From the day I left England up till the dawn of September 25th I never met a German, and I had spent seven months in France. At night when out on working-parties I saw figures moving out by the enemy trenches, mere shadows that came into view when an ephemeral constellation of star-shells held the heavens. We never fired at these shadows, and they never fired at us; it is unwise to break the tacit truces of the trenches. The first real live German I saw was the one who blundered down the ladder into our trench, the second raced towards our trenches with Bill Teake following at his heels, uttering threats and vowing that he would stab the prisoner if he did not double in a manner approved of by the most exacting sergeant-major.

Of those who are England's enemies I know, even now, very little. I cannot well pass judgment on a nation through seeing distorted lumps of clotting and mangled flesh pounded into the muddy floor of a trench, or strewn broadcast on the reverse slopes of a shell-scarred parapet. The enemy suffered as we did, yelled with pain when his wounds prompted him, forgot perhaps in the insane combat some of the nicer tenets of chivalry. After all, war is an approved licence for brotherly mutilation, its aims are sanctioned, only the means towards its end are disputed. It is a sad and sorry business from start to finish, from diplomacy that begets it to the Te Deums that rise to God in thanksgiving for victory obtained.

In the first German trench there were dozens of dead, the trench was literally piled with lifeless bodies in ugly grey uniforms. Curiosity prompted me to look into the famous German dug-outs. They were remarkable constructions, caves leading into the bowels of the earth, some of them capable of holding a whole platoon of soldiers. These big dug-outs had stairs leading down to the main chamber and steps leading out.
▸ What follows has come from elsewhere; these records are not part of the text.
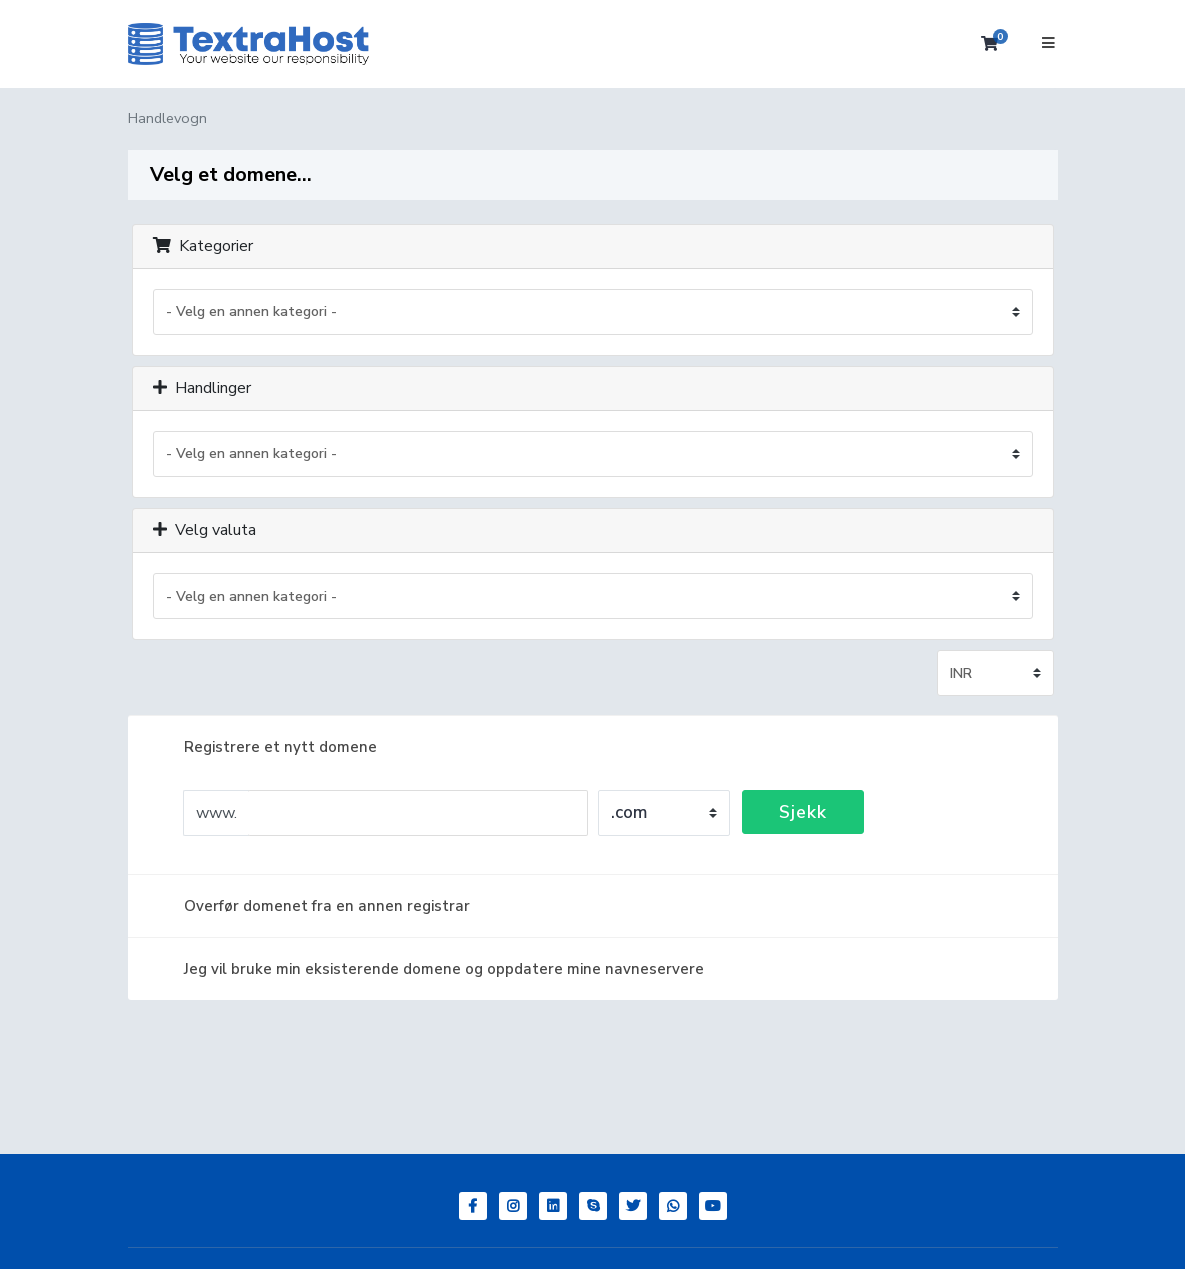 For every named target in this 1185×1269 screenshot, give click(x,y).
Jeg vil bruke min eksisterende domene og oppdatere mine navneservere (428, 969)
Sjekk (803, 812)
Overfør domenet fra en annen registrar (311, 906)
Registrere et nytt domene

In one I counted forty-seven steps leading down from the floor of the trench to the roof of the shelter. No shell made was capable of piercing these constructions, but a bomb flung downstairs....

I looked into a pretentious dug-out as I was going along the trench. This one, the floor of which was barely two feet below the level of the trench floor, must have been an officer's. It was sumptuously furnished, a curtained bed with a white coverlet stood in one corner. Near the door was a stove and a scuttle of coal. In another corner stood a table, and on it was a half bottle of wine, three glasses, a box of cigars, and a vase of flowers. These things I noticed later; what I saw first on entering was a wounded German lying across the bed, his head against the wall and his feet on the floor. His right arm was almost severed at the shoulder.